On 18th February 2021, for instance, opposition leaders wrote a joint letter to the Speaker of Parliament, cailling for the Ministry of Finance officials to be invited to Parliament. The two leading MPs claimed they want to investigate the scandalous details of illegal budgetary allocations to the Office of the First Lady; a non-statutory institution that the Africanist Press investigation had shown was actively receiving public funds. In the letter, the opposition leaders deliberately failed to mention Africanist Press as the source of the investigation. They instead attributed credit to the BBC, a news organization in London that reported the details of the Africanist Press investigation after interviewing Chernoh Alpha Bah, the lead investigator of the Sierra Leone reports. Although the two leading opposition parliamentarians of the All Peoples Congress (APC) and National Grand Coalition (NGC) wrote the said letter, they nonetheless made no follow-up steps to act on the evidence that warranted them to write the said letter. Thus, it was obvious that the letter itself was a pretentious move by the said MPs to avoid public scrutiny on why they refused to sincerely perform their parliamentary functions, including the duty to exercise the stipulated constitutional powers that allows them the right to oversee and probe into government financial operations.

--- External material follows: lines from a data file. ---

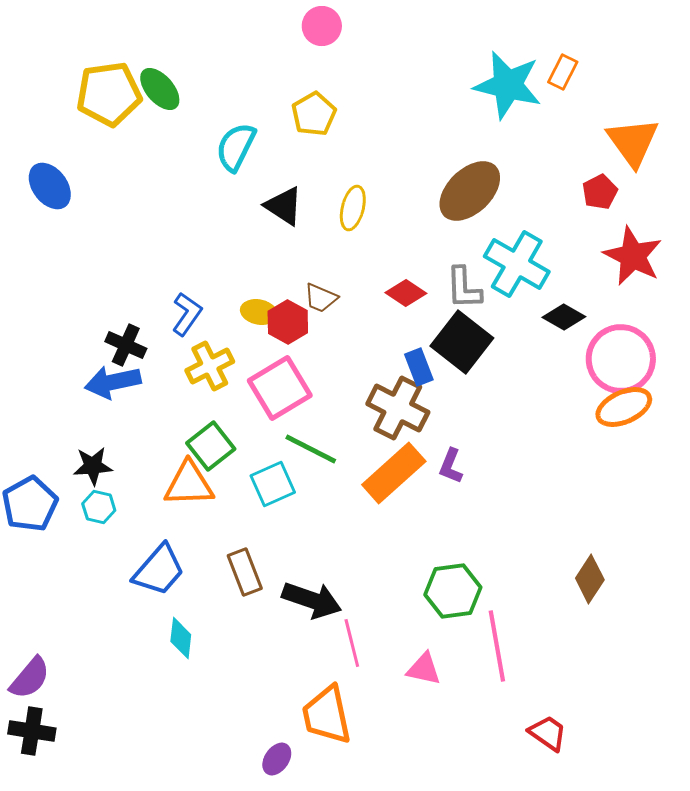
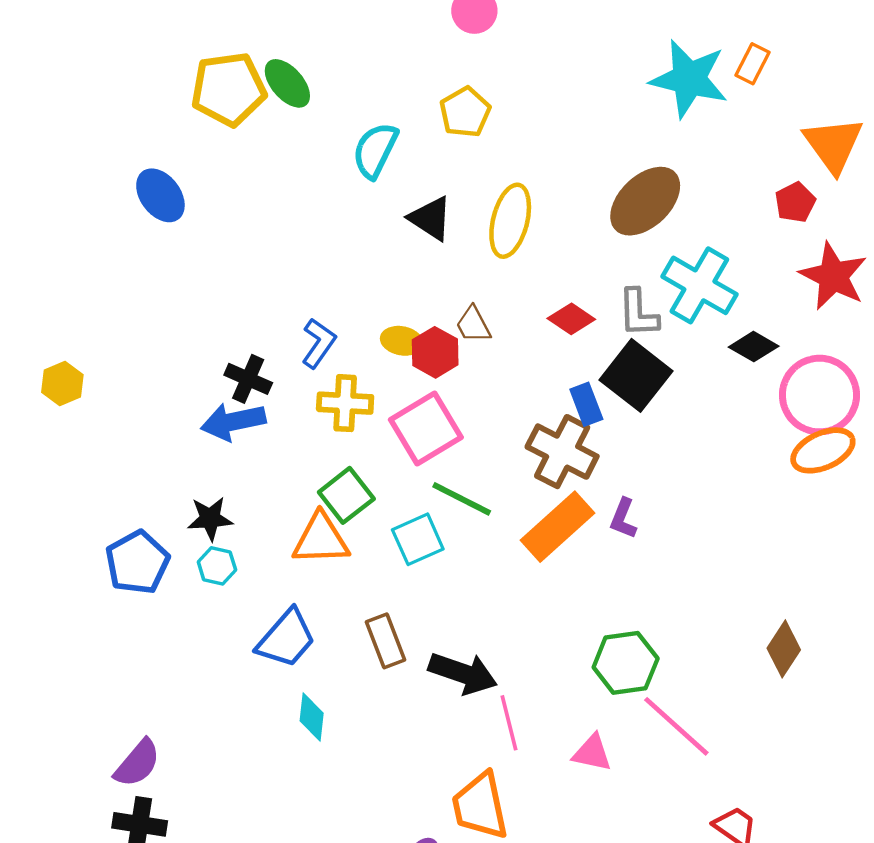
yellow ellipse: (353, 208) -> (510, 221), size x1.4
brown trapezoid: (321, 298) -> (473, 325), turned 39
yellow cross: (210, 366) -> (345, 403), turned 30
pink line: (497, 646) -> (676, 726), turned -38

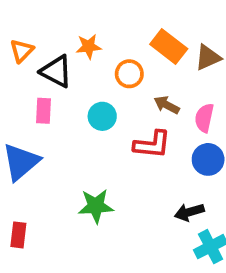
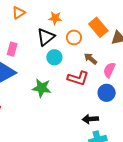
black triangle: (56, 71) -> (46, 37), moved, turned 42
pink rectangle: (43, 111) -> (12, 49), moved
green star: (96, 206) -> (42, 88), moved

In the last four months, Africanist Press has been investigating and supervising parliamentary activities in Sierra Leone. We discovered an entrenched alliance between opposition leaders in Parliament and the incumbent President; a relationship that has affected the enforcement of transparency and accountability laws and regulations across all sectors of the government.

The corrupt relationship between Parliament and the Presidency has also affected the proper functioning of democracy and good governance in the country. In the last two months, Africanist Press began highlighting the twin relationship between financial corruption and political corruption, and the multiple ways this has affected the independence of state institutions, including the judiciary, the police department and other similar agencies.

The seriousness of the levels of state capture in Sierra Leone led Africanist Press to recently initiate a weekly public lecture series featuring journalist Chernoh Alpha Bah (Lead Discussant) and Amadu Massally (Moderator). The weekly discussion series, functioning as a public education campaign, helps to raise awareness among Sierra Leoneans and international policy makers on the seriousness of the situation in Sierra Leone.

In the first five weeks, we have discussed sufficiently the relationship between financial corruption and political corruption, and how these typologies of corruption results into state capture. We have also highlighted the impacts of state capture on democracy and multiparty politics; a subject that the Africanist Press investigative series hopes to explore in more greater detail.

We aim to find out how Parliament and the judiciary, for example, have been used to undermine multiparty politics and the wider implications to good governance, accountability and participatory democracy.

It is in this context that the direct and indirect efforts of MPs to help cover-up the corruption of the Bio administration have to be understood.

Our letter to the APC’s parliamentary leader and their refusal to acknowledge receipt of the letter, or respond to its queries illustrates the why Parliament has not perform its constitutional responsibility to protect the public funds and public assets of Sierra Leone from administrative theft and vandalism.